Friday, November 05, 2004

TV. Drinking. Dating


Ya know.. I started this "J" with the thought of talking about life and dating after 40. OK, damnit, a few years after 40....are ya happy now?!

Sooooo anyway, I'm watching "The Bachelor," and wondering WHY women would go on tv and make fools of themselves for some guy. I mean, I've made a fool of myself infront of a guy before plenty of times, but NOT on national TV. One case in point ..... .....

I went on a date to a winery, wine tasting. I don't drink. I hadn't had alcohol in, ohhhh about 20 years. None. Nada. Zip. Zilch. So WTF was I doing going wine testing at a winery? on an empty stomach. Don't ask me. But I did. and yes, I got Tipsy. Very Tipsy.

When I realized I was getting light headed, I excused myself to go to the ladies room. It was in a separate building. Down a quaint little flagstone walk. I was in heels. Tipsy.... Are ya with me here? That's when the giggling started..... and it wouldn't stop. I am NOT the giggly type of girl. Normally I smirk. I laugh outrageously. I might even chuckle or guffaw. But apparently wine makes me giggle, at first. And I think funny things. Well, in my mind they're funny.
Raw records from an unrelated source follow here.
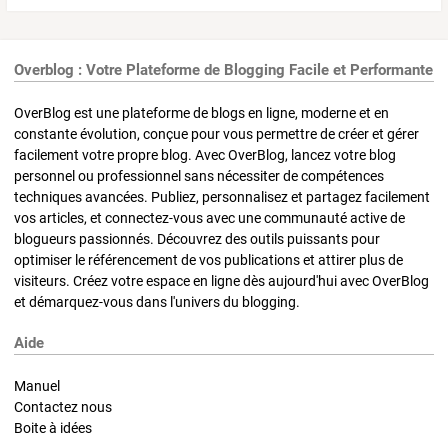
Overblog : Votre Plateforme de Blogging Facile et Performante
OverBlog est une plateforme de blogs en ligne, moderne et en
constante évolution, conçue pour vous permettre de créer et gérer
facilement votre propre blog. Avec OverBlog, lancez votre blog
personnel ou professionnel sans nécessiter de compétences
techniques avancées. Publiez, personnalisez et partagez facilement
vos articles, et connectez-vous avec une communauté active de
blogueurs passionnés. Découvrez des outils puissants pour
optimiser le référencement de vos publications et attirer plus de
visiteurs. Créez votre espace en ligne dès aujourd'hui avec OverBlog
et démarquez-vous dans l'univers du blogging.
Aide
Manuel
Contactez nous
Boite à idées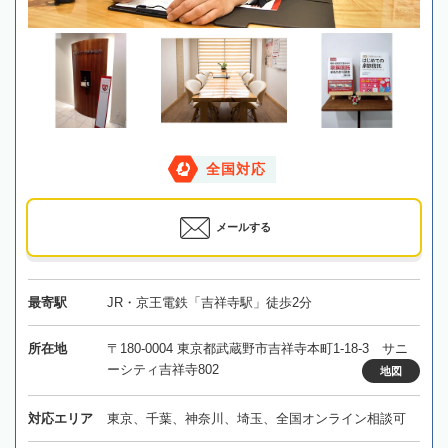
全国対応
メールする
最寄駅
JR・京王電鉄「吉祥寺駅」徒歩2分
所在地
〒180-0004 東京都武蔵野市吉祥寺本町1-18-3 サニ
ーシティ吉祥寺802
地図
対応エリア
東京、千葉、神奈川、埼玉、全国オンライン相談可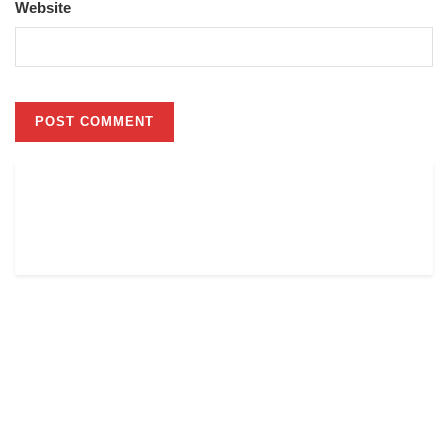
Website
We ended up in the gazebo, with me sitting down on the gazebo floor laughing so hard, I couldn't speak. Literally. Every time I tried to say something I just laughed. Hysterically. Tears streaming down my face laughing. Tipsy. It wasn't a pretty sight. I finally gained control of myself, but only after I ingested enough cracker bread to feed a small 3rd world country.

That cracker bread is some weird stuff. I think they make it and sell it in bulk. He took the rest of it home and I bet he still has enough cracker bread for 100 more picnics. That wheel of cracker bread reminded me of a satellite dish... which at the time, didn't help me control the hysterics. Since then, I avoid wine and cracker bread...... and gazebos.

Anyway.....That can't compare to going on tv and competing for a guy. Tonight is the episode they have "individual overnight" dates. The women each get to choose if they share a night in a suite with him. Next day he then goes through that skin crawling, corny, horrific embarrassment of a 'rose ceremony' and tells some chicks bye.

Suddenly getting Tipsy in a gazebo falls short on the embarrassment scale.

On next weeks show they take the guy home to meet their parents. I'll pass..... Unless maybe I come home with wine and cracker bread. That's the only way I could take their humiliation.

TV - sometimes it's just not meant for sober people.

1 comment:

Anonymous said...

I swear, TV isn't even worth watching anymore.

A good book, or a backbreaking turn in the garden, at least there's something accomlished in the process.